[
https://issues.apache.org/jira/browse/HBASE-7034?page=com.atlassian.jira.plugin.system.issuetabpanels:comment-tabpanel&focusedCommentId=13550900#comment-13550900
]
Anoop Sam John commented on HBASE-7034:
---------------------------------------
Is this code came in by mistake?
{code}
RecoverableZooKeeper#setData(String path, byte[] data, int version){
....
byte[] revData = zk.getData(path, false, stat);
int idLength = Bytes.toInt(revData, ID_LENGTH_SIZE);
int dataLength = revData.length-ID_LENGTH_SIZE-idLength;
int dataOffset = ID_LENGTH_SIZE+idLength;
if(Bytes.compareTo(revData, ID_LENGTH_SIZE, id.length,
revData, dataOffset, dataLength) == 0) {
// the bad version is caused by previous successful setData
return stat;
}
}
{code}
When we write the data to zk, we write an identifier for the process. Here in
order to check whether the BADVERSION exception from zookeeper is due to a
previous setData (from the same process), we need to compare the id read from
the zookeeper and the id for this process (this.id).. Or am I missing some
thing. The above offset and length calculating math and compare looks
problematic for me.
In that case this is the issue for this bug I guess.

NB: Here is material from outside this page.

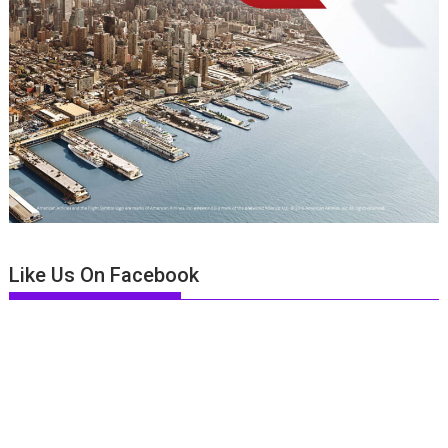
Like Us On Facebook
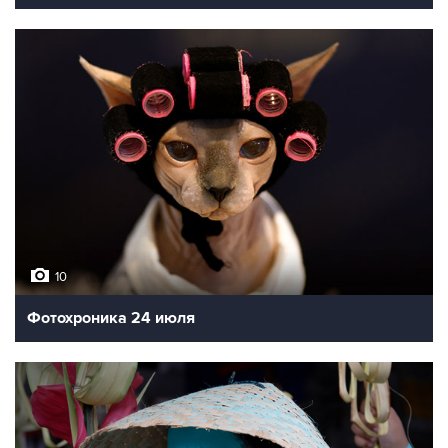
10
Последствия землетрясения в Японии
10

>From the log it is clear that there is no problem wrt the node and version at
>1st. [As part of the transition of state from OPENING to OPENED 1st the
>present data is read and the check below tells the data and its version every
>thing is fine.] Immediately a connection loss happened. This triggers a retry
>for the setData. May be the previous operation made the data change in
>zookeeper and master got the data changed event. (?)

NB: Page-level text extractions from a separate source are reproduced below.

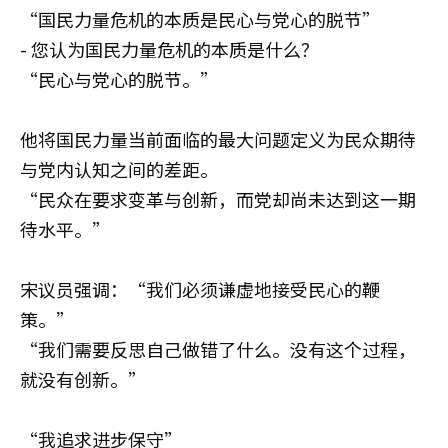
“国民力量危机的本质是民心与党心的脱节”
- 您认为国民力量危机的本质是什么？
“民心与党心的脱节。”
他将国民力量当前面临的最大问题定义为民众期待
与党内认知之间的差距。
“民众在要求变革与创新，而党却尚未达到这一期
待水平。”
宋议员强调：“我们必须谦虚地接受民心的鞭
策。”
“我们需要反思自己做错了什么。没有这个过程，
就没有创新。”
“我追求进步保守”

I think correcting the above code may solve the problems.
> Bad version, failed OPENING to OPENED but master thinks it is open anyways
> --------------------------------------------------------------------------
>
> Key: HBASE-7034
> URL: https://issues.apache.org/jira/browse/HBASE-7034
> Project: HBase
> Issue Type: Bug
> Components: Region Assignment
> Affects Versions: 0.94.2
> Reporter: stack
>
> I have this in RS log:
> {code}
> 2012-10-22 02:21:50,698 ERROR
> org.apache.hadoop.hbase.regionserver.handler.OpenRegionHandler: Failed
> transitioning node
> b9,\xEE\xAE\x9BiQO\x89]+a\xE0\x7F\xB7'X?,1349052737638.9af7cfc9b15910a0b3d714bf40a3248f.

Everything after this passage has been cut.